● **WORK REQUEST**: Copy every line that holds the string "each" from the data below.

Records contained in a dataset:
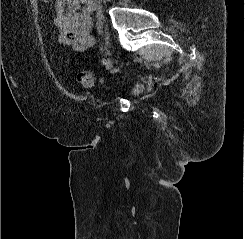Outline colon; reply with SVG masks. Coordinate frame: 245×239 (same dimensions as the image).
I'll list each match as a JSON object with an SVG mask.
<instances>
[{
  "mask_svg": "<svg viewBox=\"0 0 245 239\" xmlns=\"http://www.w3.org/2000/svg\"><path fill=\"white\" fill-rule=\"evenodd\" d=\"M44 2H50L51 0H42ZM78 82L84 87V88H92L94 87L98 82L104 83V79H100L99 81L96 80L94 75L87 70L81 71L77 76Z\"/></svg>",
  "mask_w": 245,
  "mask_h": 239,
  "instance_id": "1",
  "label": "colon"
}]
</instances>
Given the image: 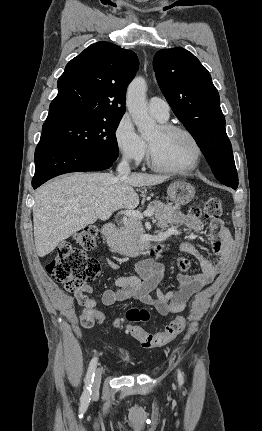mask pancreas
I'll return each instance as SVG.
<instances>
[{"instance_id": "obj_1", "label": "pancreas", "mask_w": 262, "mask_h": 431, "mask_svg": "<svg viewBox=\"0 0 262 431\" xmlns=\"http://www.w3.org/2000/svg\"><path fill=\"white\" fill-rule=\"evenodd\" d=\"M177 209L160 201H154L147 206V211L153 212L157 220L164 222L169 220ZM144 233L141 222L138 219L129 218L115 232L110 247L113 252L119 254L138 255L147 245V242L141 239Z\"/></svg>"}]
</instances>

--

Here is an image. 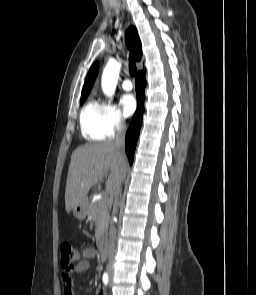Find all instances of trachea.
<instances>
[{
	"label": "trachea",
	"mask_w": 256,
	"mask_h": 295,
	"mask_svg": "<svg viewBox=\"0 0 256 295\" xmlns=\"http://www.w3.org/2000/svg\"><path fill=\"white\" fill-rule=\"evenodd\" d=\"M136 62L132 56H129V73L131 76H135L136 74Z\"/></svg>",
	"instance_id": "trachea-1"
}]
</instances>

● **EXERCISE ANSWER**:
I'll list each match as a JSON object with an SVG mask.
I'll return each instance as SVG.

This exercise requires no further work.